#### [Records for this task]
Segment Open
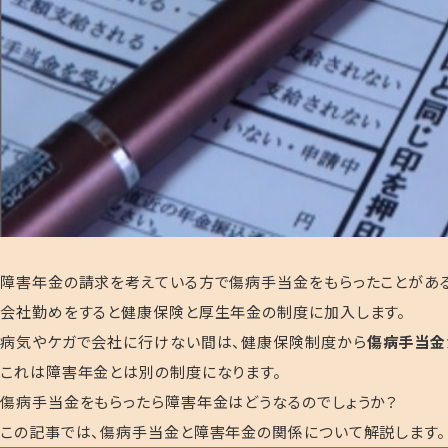
障害年金の請求を考えている方で傷病手当金をもらったことがあ
会社勤めをすると健康保険と厚生年金の制度に加入します。
病気やケガで会社に行けない間は、健康保険制度から
傷病手当金
これは障害年金とは別の制度になります。
傷病手当金をもらったら障害年金はどうなるのでしょうか？
この記事では、傷病手当金と障害年金の関係について解説します
。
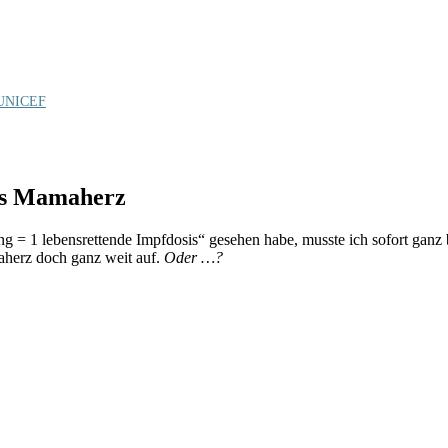
d UNICEF
des Mamaherz
 = 1 lebensrettende Impfdosis“ gesehen habe, musste ich sofort ganz br
herz doch ganz weit auf.
Oder …?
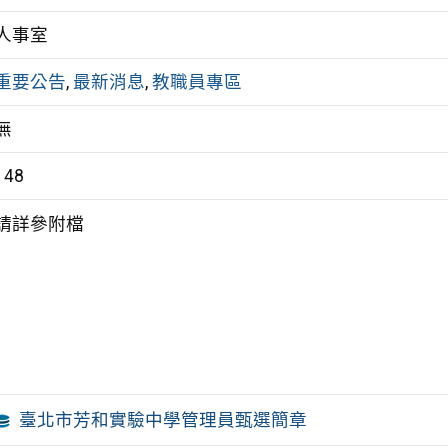
人事室
重要公告
,
最新消息
,
教職員專區
無
148
請詳參附檔
臺北市芳和實驗中學管理員甄選簡章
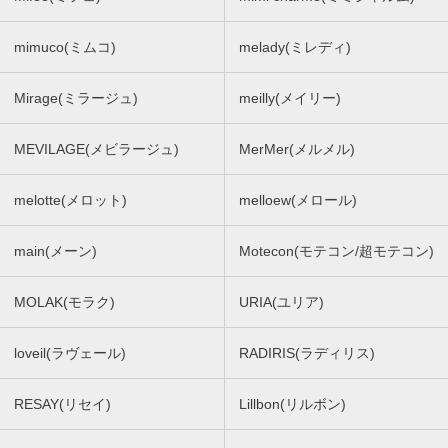
mimuco(ミムコ)
melady(ミレディ)
Mirage(ミラージュ)
meilly(メイリー)
MEVILAGE(メビラージュ)
MerMer(メルメル)
melotte(メロット)
melloew(メロール)
main(メーン)
Motecon(モテコン/超モテコン)
MOLAK(モラク)
URIA(ユリア)
loveil(ラヴェール)
RADIRIS(ラディリス)
RESAY(リセイ)
Lillbon(リルボン)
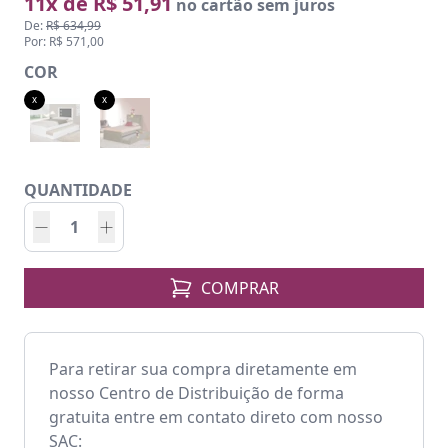
11x de R$ 51,91
no cartão sem juros
De:
R$ 634,99
Por: R$ 571,00
COR
x
x
QUANTIDADE
COMPRAR
Para retirar sua compra diretamente em
nosso Centro de Distribuição de forma
gratuita entre em contato direto com nosso
SAC:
Segment Closed
#### [Task goal]
Set down no line except those from the one with "Para retirar sua compra diretamente em" to the last line of the data, inclusive, each exactly as written.

#### [Task output]
Para retirar sua compra diretamente em
nosso Centro de Distribuição de forma
gratuita entre em contato direto com nosso
SAC:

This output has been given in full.